In a bid to quickly expand the markets it serves, Wright Express Corp., a provider of business payment processing and information management solutions, has entered into an agreement to acquire Fleet One, a retail fueling business, from private equity firms LLR Partners and FTV Capital for $369 million in cash.

"Fleet One's over-the-road business will give us an immediate presence in the heavy truck market in the U.S. and Canada, while the blending of Fleet One and Wright Express' small fleet and private label businesses should provide greater scale,” said Wright Express chairman, CEO & president Michael Dubyak.

“Additionally, their enhanced portfolio of services will strengthen our position to support mixed fleets,” he added. “We expect this acquisition to provide us with significant opportunities for growth and it further demonstrates our commitment to expanding our Americas fleet business.”

According to a joint news release, “Fleet One provides fuel cards and fleet management information services that address the entire fuel card supply chain and has a meaningful presence in both the over-the-road and local fleet markets. For the last twelve months ending June 30, 2012, Fleet One's businesses generated revenue in excess of $56 million. They have 210,000 active cards, which are accepted at 60,000 locations, including 6,700 over-the-road locations.”

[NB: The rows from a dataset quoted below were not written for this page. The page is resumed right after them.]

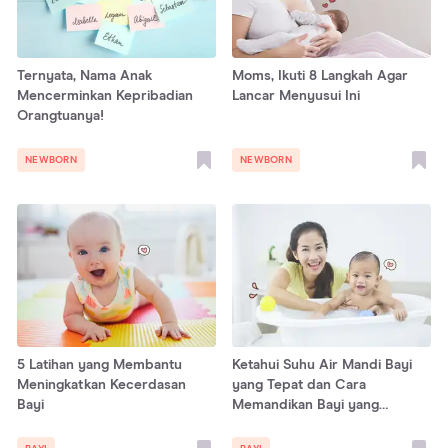
Ternyata, Nama Anak
Moms, Ikuti 8 Langkah Agar
Mencerminkan Kepribadian
Lancar Menyusui Ini
Orangtuanya!
NEWBORN
NEWBORN
5 Latihan yang Membantu
Ketahui Suhu Air Mandi Bayi
Meningkatkan Kecerdasan
yang Tepat dan Cara
Bayi
Memandikan Bayi yang
Disarankan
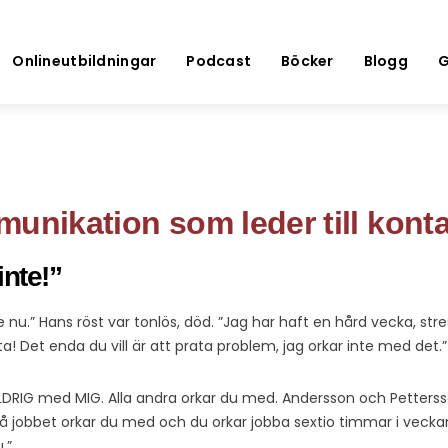
Onlineutbildningar
Podcast
Böcker
Blogg
G
unikation som leder till kont
inte!”
te nu.” Hans röst var tonlös, död. ”Jag har haft en hård vecka, st
ta! Det enda du vill är att prata problem, jag orkar inte med det.”
r ALDRIG med MIG. Alla andra orkar du med. Andersson och Pette
på jobbet orkar du med och du orkar jobba sextio timmar i vecka
.”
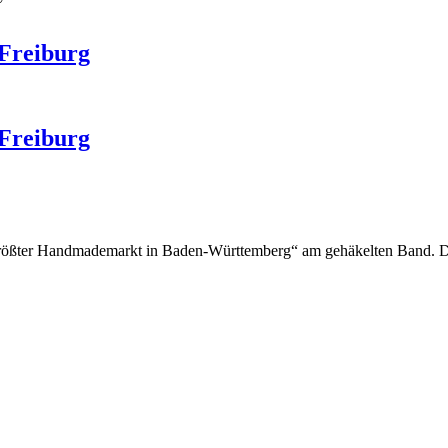
Freiburg
Freiburg
„Größter Handmademarkt in Baden-Württemberg“ am gehäkelten Band. Da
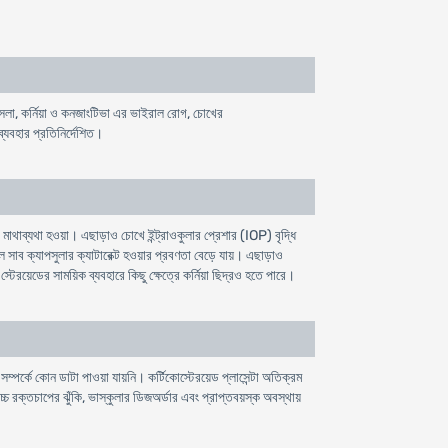
েলা, কর্নিয়া ও কনজাংটিভা এর ভাইরাল রোগ, চোখের
যবহার প্রতিনির্দেশিত।
 মাথাব্যথা হওয়া। এছাড়াও চোখে ইন্ট্রাওকুলার প্রেশার (IOP) বৃদ্ধি
ে সাব ক্যাপসুলার ক্যাটারেক্ট হওয়ার প্রবণতা বেড়ে যায়। এছাড়াও
, স্টেরয়েডের সাময়িক ব্যবহারে কিছু ক্ষেত্রে কর্নিয়া ছিদ্রও হতে পারে।
 সম্পর্কে কোন ডাটা পাওয়া যায়নি। কর্টিকোস্টেরয়েড প্লাসেন্টা অতিক্রম
চ্চ রক্তচাপের ঝুঁকি, ভাস্কুলার ডিজঅর্ডার এবং প্রাপ্তবয়স্ক অবস্থায়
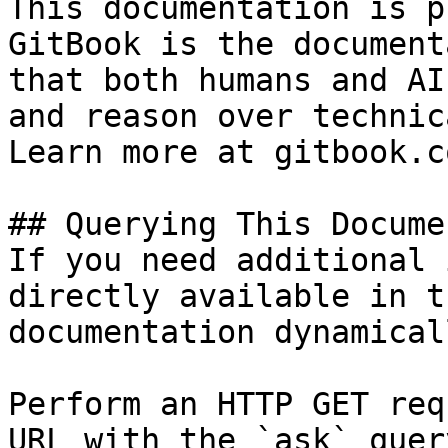
This documentation is p
GitBook is the document
that both humans and AI
and reason over technic
Learn more at gitbook.co
## Querying This Docume
If you need additional 
directly available in t
documentation dynamical
Perform an HTTP GET req
URL with the `ask` quer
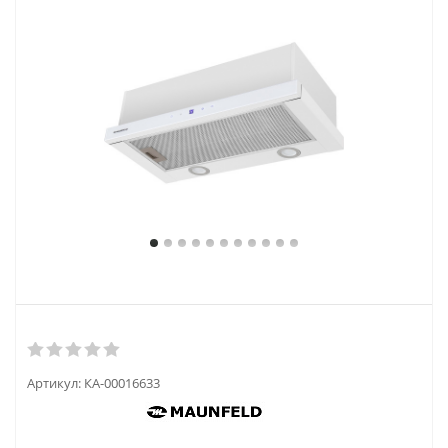
Артикул:
КА-00016633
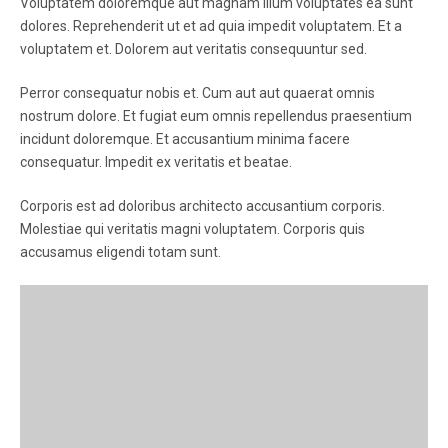
Voluptatem doloremque aut magnam illum voluptates ea sunt
dolores. Reprehenderit ut et ad quia impedit voluptatem. Et a
voluptatem et. Dolorem aut veritatis consequuntur sed.
Perror consequatur nobis et. Cum aut aut quaerat omnis
nostrum dolore. Et fugiat eum omnis repellendus praesentium
incidunt doloremque. Et accusantium minima facere
consequatur. Impedit ex veritatis et beatae.
Corporis est ad doloribus architecto accusantium corporis.
Molestiae qui veritatis magni voluptatem. Corporis quis
accusamus eligendi totam sunt.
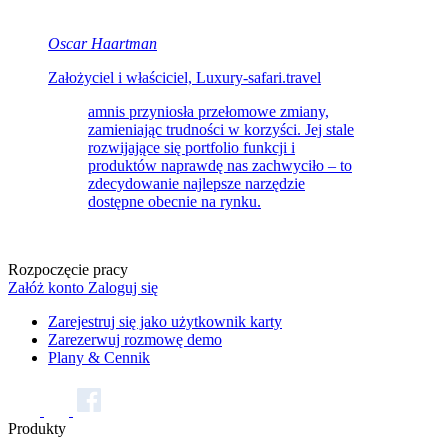
Oscar Haartman
Założyciel i właściciel, Luxury-safari.travel
amnis przyniosła przełomowe zmiany,
zamieniając trudności w korzyści. Jej stale
rozwijające się portfolio funkcji i
produktów naprawdę nas zachwyciło – to
zdecydowanie najlepsze narzędzie
dostępne obecnie na rynku.
Rozpoczęcie pracy
Załóż konto
Zaloguj się
Zarejestruj się jako użytkownik karty
Zarezerwuj rozmowę demo
Plany & Cennik
Produkty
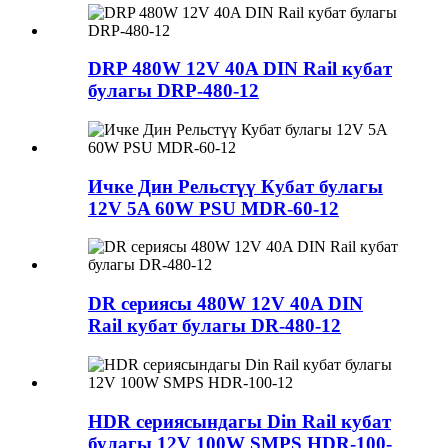
DRP 480W 12V 40A DIN Rail кубат
булагы DRP-480-12
Ичке Дин Рельстүү Кубат булагы
12V 5A 60W PSU MDR-60-12
DR сериясы 480W 12V 40A DIN
Rail кубат булагы DR-480-12
HDR сериясындагы Din Rail кубат
булагы 12V 100W SMPS HDR-100-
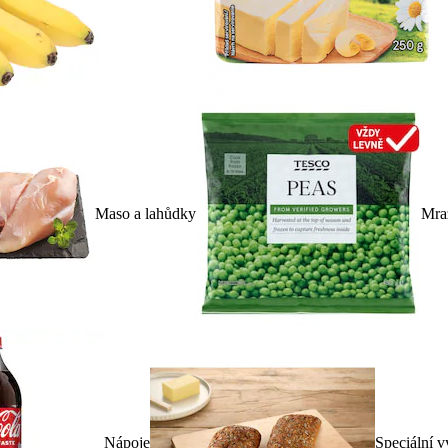
Maso a lahůdky
Mra
Nápoje
Speciální v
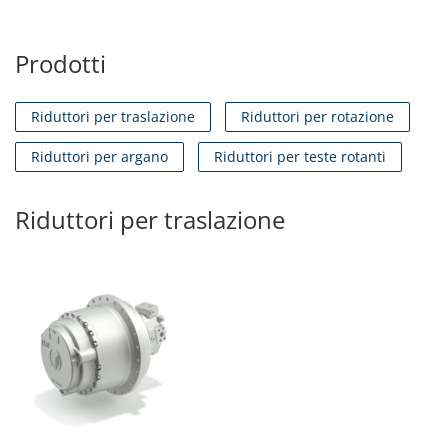
Prodotti
Riduttori per traslazione
Riduttori per rotazione
Riduttori per argano
Riduttori per teste rotanti
Riduttori per traslazione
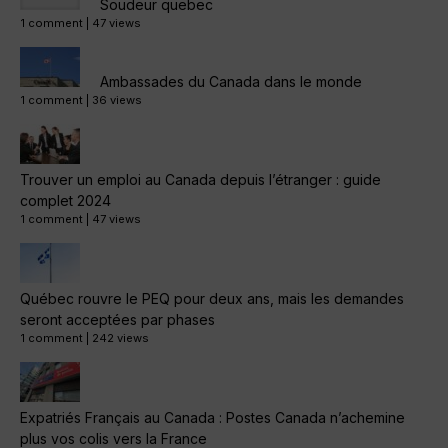
Soudeur quebec
1 comment
|
47 views
Ambassades du Canada dans le monde
1 comment
|
36 views
Trouver un emploi au Canada depuis l’étranger : guide
complet 2024
1 comment
|
47 views
Québec rouvre le PEQ pour deux ans, mais les demandes
seront acceptées par phases
1 comment
|
242 views
Expatriés Français au Canada : Postes Canada n’achemine
plus vos colis vers la France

Wright Express described itself as “a leading provider of value-based, business payment processing and information management solutions.” The company said its fleet, corporate and prepaid payment solutions are provided to more than 350,000 customers.  Its operations include Wright Express Financial Services, Pacific Pride, rapid! PayCard, Wright Express Prepaid Cards Australia, Wright Express Fuel Cards Australia and CorporatePay Limited, England, as well as a majority equity position in UNIK S.A, a Brazilian company.